TASK ITEM:
Find the string "parlare" in the records. Copy each line that has it.

--- SUPPLIED RECORDS ---

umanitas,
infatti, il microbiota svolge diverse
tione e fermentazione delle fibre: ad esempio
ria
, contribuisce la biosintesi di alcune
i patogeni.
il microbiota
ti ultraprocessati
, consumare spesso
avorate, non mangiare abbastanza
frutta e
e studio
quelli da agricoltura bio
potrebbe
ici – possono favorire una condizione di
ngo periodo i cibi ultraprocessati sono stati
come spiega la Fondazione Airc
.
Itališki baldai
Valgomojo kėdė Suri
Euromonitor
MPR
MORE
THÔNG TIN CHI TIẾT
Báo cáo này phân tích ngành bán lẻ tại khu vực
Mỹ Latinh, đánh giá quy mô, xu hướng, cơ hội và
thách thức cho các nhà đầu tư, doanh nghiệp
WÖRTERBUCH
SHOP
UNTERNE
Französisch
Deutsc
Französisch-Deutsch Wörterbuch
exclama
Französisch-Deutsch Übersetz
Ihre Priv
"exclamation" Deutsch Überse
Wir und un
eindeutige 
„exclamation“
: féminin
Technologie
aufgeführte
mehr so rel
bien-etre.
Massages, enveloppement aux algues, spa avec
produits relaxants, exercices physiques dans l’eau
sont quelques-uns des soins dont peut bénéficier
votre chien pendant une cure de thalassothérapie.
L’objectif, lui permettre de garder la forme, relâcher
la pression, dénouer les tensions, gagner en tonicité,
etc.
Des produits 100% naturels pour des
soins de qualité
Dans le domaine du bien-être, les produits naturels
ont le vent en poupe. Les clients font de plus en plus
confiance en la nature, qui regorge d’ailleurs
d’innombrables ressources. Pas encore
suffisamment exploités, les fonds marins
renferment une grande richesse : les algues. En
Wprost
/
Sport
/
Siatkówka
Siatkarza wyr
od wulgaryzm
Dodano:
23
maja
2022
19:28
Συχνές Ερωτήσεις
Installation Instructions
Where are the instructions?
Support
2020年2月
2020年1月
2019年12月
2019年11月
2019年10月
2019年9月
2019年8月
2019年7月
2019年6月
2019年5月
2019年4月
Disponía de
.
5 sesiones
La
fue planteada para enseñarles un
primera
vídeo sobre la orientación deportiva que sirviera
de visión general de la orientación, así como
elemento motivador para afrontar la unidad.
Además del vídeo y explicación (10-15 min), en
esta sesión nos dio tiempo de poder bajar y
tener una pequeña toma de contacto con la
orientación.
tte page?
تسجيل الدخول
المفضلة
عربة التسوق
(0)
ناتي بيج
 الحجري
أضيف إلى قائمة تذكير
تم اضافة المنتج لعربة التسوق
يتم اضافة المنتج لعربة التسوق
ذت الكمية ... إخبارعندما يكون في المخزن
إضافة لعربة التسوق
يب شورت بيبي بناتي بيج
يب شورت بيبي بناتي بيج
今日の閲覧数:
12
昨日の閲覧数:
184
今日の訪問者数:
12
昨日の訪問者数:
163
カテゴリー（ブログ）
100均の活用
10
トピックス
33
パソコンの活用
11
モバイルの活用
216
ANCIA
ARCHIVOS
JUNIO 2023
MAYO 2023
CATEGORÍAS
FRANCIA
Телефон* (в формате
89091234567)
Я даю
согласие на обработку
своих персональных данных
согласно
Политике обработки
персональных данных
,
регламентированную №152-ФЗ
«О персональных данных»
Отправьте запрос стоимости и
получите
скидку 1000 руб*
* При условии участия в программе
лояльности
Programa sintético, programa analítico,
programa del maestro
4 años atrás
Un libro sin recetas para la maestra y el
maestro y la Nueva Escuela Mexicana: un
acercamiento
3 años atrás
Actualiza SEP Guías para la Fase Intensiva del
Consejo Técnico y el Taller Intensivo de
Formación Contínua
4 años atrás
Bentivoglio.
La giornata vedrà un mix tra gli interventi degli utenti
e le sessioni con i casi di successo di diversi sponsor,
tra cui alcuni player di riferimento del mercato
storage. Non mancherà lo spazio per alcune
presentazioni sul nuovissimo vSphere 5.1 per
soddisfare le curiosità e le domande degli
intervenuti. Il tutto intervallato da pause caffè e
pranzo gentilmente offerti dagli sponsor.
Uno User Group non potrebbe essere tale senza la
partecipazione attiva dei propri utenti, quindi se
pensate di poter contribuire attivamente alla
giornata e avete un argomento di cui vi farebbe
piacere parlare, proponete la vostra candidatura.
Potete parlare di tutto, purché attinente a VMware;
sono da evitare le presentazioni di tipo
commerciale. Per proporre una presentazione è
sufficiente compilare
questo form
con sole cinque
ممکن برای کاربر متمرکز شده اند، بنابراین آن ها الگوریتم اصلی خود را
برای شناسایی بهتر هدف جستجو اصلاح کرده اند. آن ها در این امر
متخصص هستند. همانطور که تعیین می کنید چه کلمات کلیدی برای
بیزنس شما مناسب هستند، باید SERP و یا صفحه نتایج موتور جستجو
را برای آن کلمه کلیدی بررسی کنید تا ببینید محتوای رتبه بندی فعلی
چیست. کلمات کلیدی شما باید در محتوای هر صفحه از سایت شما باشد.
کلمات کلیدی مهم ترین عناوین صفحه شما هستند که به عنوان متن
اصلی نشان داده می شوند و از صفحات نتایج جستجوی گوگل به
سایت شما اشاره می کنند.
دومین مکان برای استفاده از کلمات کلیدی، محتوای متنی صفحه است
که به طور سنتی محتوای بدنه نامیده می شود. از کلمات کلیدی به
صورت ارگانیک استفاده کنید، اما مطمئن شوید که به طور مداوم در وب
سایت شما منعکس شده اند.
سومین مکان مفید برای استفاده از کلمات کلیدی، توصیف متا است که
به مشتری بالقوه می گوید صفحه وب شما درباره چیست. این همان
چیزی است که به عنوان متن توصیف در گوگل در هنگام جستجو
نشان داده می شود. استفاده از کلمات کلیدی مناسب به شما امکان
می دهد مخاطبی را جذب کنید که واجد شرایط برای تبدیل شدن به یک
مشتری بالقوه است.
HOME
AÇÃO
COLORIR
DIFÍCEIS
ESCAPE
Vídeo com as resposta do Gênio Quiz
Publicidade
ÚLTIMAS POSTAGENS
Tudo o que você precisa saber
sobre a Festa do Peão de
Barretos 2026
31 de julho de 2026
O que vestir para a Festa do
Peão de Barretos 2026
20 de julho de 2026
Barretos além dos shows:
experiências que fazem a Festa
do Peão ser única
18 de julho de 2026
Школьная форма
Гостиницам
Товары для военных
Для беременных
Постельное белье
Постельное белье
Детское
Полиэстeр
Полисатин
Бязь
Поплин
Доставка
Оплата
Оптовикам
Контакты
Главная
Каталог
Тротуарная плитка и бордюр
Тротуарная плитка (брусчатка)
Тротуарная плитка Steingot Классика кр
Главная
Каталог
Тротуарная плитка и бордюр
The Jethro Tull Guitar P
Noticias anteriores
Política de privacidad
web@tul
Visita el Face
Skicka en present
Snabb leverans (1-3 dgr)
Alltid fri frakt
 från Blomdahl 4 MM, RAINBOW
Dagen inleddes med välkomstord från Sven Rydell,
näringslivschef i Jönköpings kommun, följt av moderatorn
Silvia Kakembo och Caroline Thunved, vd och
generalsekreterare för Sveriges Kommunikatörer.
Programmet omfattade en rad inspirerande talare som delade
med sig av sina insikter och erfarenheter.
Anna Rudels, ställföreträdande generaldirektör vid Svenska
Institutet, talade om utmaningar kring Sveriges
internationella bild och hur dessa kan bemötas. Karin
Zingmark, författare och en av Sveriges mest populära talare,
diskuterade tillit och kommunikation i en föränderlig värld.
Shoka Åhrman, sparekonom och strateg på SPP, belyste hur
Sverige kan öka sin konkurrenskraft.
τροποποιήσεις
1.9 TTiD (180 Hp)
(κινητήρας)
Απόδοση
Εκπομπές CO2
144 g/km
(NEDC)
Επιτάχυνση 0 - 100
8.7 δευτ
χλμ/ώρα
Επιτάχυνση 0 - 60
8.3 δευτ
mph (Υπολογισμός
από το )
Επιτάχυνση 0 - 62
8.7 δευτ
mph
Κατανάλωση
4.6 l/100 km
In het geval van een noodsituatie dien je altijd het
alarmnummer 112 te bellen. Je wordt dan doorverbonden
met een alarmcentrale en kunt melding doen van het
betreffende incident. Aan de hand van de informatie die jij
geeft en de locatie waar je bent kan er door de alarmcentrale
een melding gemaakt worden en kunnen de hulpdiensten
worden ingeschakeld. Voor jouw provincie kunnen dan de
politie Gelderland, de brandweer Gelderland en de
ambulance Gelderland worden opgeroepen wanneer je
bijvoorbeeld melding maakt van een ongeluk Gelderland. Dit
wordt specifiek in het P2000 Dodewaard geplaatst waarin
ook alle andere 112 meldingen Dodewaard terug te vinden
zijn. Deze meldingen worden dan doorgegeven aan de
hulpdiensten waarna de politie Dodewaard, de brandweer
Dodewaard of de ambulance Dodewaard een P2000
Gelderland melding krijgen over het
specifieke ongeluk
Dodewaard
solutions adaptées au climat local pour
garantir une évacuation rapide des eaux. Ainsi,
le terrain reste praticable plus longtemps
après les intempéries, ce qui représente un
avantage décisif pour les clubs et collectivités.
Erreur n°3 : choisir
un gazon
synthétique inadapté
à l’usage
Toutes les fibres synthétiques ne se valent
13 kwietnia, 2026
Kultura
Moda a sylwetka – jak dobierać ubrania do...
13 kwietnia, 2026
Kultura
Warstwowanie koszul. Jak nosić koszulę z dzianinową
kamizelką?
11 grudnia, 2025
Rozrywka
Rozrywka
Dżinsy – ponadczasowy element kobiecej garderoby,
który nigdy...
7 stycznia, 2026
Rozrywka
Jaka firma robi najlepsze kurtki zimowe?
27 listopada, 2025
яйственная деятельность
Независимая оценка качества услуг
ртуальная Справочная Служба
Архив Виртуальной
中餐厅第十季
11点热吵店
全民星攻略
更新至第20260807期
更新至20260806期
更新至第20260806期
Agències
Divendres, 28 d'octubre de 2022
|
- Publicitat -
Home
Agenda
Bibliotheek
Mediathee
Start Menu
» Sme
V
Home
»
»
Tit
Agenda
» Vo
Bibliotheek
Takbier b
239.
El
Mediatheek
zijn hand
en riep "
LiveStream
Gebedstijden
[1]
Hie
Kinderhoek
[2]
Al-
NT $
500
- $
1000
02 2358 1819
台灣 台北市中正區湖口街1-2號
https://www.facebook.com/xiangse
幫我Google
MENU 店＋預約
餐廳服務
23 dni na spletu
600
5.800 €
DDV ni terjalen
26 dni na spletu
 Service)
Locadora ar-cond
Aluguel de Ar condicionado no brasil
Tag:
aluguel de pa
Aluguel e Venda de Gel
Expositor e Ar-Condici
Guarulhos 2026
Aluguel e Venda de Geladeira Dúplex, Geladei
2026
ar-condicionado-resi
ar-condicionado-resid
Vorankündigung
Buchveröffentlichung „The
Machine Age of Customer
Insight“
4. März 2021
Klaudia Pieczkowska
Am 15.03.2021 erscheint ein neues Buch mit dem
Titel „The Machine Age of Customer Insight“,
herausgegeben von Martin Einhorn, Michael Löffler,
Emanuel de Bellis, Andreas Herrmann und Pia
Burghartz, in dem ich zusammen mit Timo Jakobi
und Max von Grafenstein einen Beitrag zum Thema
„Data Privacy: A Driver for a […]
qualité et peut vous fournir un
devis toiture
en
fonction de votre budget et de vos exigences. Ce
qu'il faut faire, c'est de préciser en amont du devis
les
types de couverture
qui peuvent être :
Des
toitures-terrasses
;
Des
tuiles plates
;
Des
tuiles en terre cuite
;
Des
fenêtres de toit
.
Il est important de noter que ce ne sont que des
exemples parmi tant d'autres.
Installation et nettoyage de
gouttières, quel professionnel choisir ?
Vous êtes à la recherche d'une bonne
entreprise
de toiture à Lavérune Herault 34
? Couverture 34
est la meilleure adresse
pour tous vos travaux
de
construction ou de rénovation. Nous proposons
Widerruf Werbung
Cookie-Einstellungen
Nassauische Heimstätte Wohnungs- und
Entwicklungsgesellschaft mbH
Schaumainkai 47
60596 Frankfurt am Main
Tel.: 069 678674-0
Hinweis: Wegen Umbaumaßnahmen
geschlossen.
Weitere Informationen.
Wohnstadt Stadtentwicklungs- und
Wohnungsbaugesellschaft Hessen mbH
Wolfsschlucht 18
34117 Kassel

---

REPLY TO THE TASK:
piacere parlare, proponete la vostra candidatura.
Potete parlare di tutto, purché attinente a VMware;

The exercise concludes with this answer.